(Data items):
_ _ _

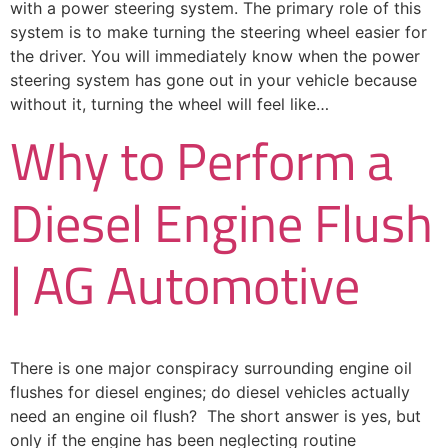
with a power steering system. The primary role of this
system is to make turning the steering wheel easier for
the driver. You will immediately know when the power
steering system has gone out in your vehicle because
without it, turning the wheel will feel like…
Why to Perform a
Diesel Engine Flush
| AG Automotive
There is one major conspiracy surrounding engine oil
flushes for diesel engines; do diesel vehicles actually
need an engine oil flush? The short answer is yes, but
only if the engine has been neglecting routine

_ _ _

The word is "power". Copy every line above where it appears.

with a power steering system. The primary role of this
the driver. You will immediately know when the power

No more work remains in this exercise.